The growing crisis in the solar industry has not chosen to exclusively victimize eastern Germany. Solarhybrid, Solar Millennium and Scheuten Solar, all based in western Germany, likewise found themselves making their way to bankruptcy court recently. The Sarasin report also stated that Freiburg-based firm Solar-Fabrik faces an uncertain future as well.
But the eastern German economy remains particularly fragile, even more than 21 years after reunification. Although the region was left largely unscathed by the global economic crisis kicked off by the 2008 bankruptcy of the US investment bank Lehman Brothers, recent years haven't been very kind. Despite some urban bright spots, including the cities of Dresden, Leipzig and Jena, the eastern German economy has been growing more slowly than that in the west for the last two years, raising fears that the post-reunification disparity between the two regions may be growing again instead of shrinking. Not a single company listed on the German blue chip stock exchange index DAX is based in eastern Germany.
In short, despite vast economic and infrastructure improvements over the last decade, the region can ill afford the job losses that are associated with the solar downturn. "Currently, we see an acute risk to tens of thousands of the more than 100,000 German jobs in the solar industry, especially in the east," David Wedepohl of the German Solar Industry Association told SPIEGEL ONLINE.

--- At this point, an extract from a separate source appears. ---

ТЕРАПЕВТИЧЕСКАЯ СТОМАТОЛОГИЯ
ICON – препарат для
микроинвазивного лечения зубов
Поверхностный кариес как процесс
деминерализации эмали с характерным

Jürgen Trittin, parliamentary floor leader for the Green Party, went even further earlier this month when he said that eastern Germany is threatened by a "second deindustrialization."

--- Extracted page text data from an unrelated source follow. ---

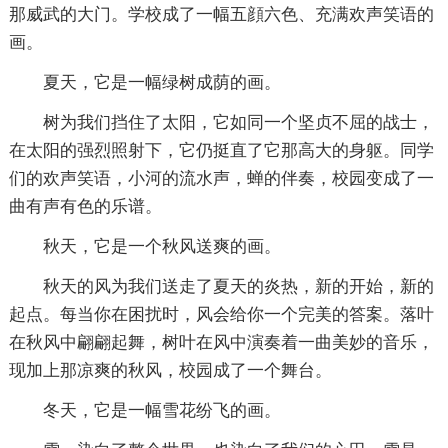
那威武的大门。学校成了一幅五顔六色、充满欢声笑语的
画。
夏天，它是一幅绿树成荫的画。
树为我们挡住了太阳，它如同一个坚贞不屈的战士，
在太阳的强烈照射下，它仍挺直了它那高大的身躯。同学
们的欢声笑语，小河的流水声，蝉的伴奏，校园变成了一
曲有声有色的乐谱。
秋天，它是一个秋风送爽的画。
秋天的风为我们送走了夏天的炎热，新的开始，新的
起点。每当你在困扰时，风会给你一个完美的答案。落叶
在秋风中翩翩起舞，树叶在风中演奏着一曲美妙的音乐，
现加上那凉爽的秋风，校园成了一个舞台。
冬天，它是一幅雪花纷飞的画。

Trittin's comment, of course, is infused with a heavy dose of political posturing. In March, the government of Chancellor Angela Merkel announced its intention to cut solar feed-in tariffs by up to 30 percent, partially a result of the solar boom those subsidies helped to create. As solar capacity skyrocketed in the country, so did the costs associated with the feed-in tariffs, resulting in significant government expenditures for a technology that represents only a tiny portion of Germany's energy mix.
Cuts and Compensation
Such arguments, however, are not welcome in the solar industry. Insiders say that the months of political bickering that led up to the subsidy cuts contributed to a significant reduction in foreign investment in 2011. Politicians in eastern Germany are likewise furious, including many from within the ranks of Merkel's own conservative Christian Democrats. They argue that the sudden reduction of the feed-in tariffs is nothing less than a death sentence for Germany's solar energy. Indeed, some eastern German states have vowed to attempt to block or adjust the reduced subsidy regime when it comes up for approval in the Bundesrat, Germany's upper legislative chamber, on May 11.
"We will now have to look at areas where we can make cuts and compensate … to balance out this setback," Wilke said. "When the federal government is no longer reliable and changes policy, it has to realize that this has effects in certain regions. They can't expect those regions and municipalities to carry the costs alone."
Still, Wilke emphasizes that, with a healthy stable of well-trained workers, the situation is still better than it was 10 years ago. "We have to look ahead and not bury our heads in the sand," he said. "Nowadays, industries don't stay in the same place for decades. We have to begin looking for the next opportunity."